▸ **MATERIALS PROVIDED**:
══════

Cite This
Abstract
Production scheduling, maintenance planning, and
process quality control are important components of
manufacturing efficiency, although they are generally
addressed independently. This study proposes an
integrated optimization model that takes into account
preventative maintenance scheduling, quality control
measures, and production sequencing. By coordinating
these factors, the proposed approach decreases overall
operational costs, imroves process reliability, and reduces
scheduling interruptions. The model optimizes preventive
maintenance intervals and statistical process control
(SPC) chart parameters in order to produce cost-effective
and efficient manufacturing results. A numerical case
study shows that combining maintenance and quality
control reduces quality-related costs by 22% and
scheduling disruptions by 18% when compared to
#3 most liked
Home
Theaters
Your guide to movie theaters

══════

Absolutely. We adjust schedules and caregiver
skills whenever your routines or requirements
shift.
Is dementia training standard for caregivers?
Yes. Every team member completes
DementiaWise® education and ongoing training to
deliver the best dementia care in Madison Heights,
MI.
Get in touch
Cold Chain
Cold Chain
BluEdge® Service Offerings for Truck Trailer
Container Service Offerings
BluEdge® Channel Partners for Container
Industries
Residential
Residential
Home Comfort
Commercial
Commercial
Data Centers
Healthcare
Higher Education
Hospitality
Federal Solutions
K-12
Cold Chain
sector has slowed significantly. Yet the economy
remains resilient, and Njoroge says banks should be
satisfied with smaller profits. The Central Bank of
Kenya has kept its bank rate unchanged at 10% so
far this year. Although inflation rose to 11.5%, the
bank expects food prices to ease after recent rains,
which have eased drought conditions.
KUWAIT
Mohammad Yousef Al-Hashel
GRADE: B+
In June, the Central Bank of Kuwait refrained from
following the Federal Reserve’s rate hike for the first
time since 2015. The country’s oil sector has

══════

Search the listing for the word "training", and copy every line in which it is found.

Is dementia training standard for caregivers?
DementiaWise® education and ongoing training to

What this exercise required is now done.